→ Try it:
Down to the last line below, write out every line exactly, starting with the one that contains "Dive Goggles" and leaving out the pictures.

→ Data to use:

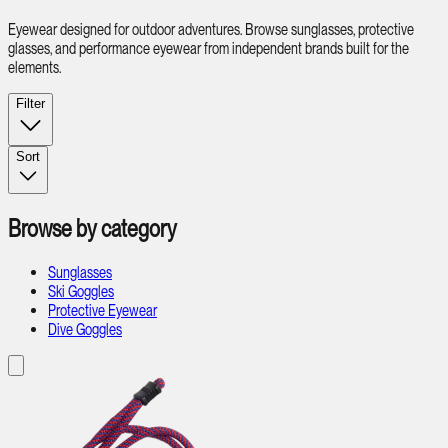
Eyewear designed for outdoor adventures. Browse sunglasses, protective
glasses, and performance eyewear from independent brands built for the
elements.
Filter
Sort
Browse by category
Sunglasses
Ski Goggles
Protective Eyewear
Dive Goggles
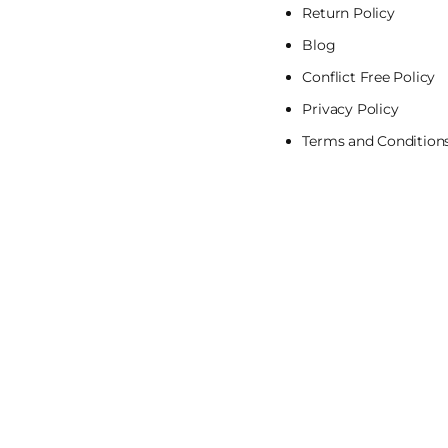
Return Policy
Blog
Conflict Free Policy
Privacy Policy
Terms and Condition
Pa
me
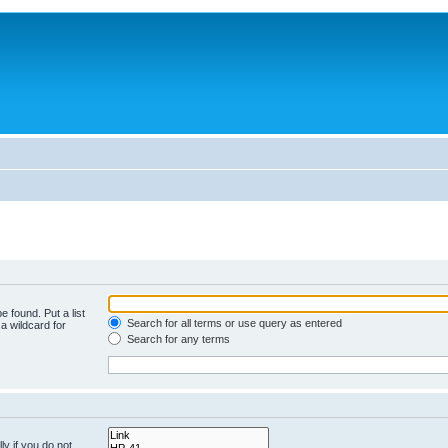
e found. Put a list
Search for all terms or use query as entered
a wildcard for
Search for any terms
y if you do not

→ Answer box:
Dive Goggles
Return Policy
Blog
Conflict Free Policy
Privacy Policy
Terms and Condition
Pa
me
e found. Put a list
Search for all terms or use query as entered
a wildcard for
Search for any terms
y if you do not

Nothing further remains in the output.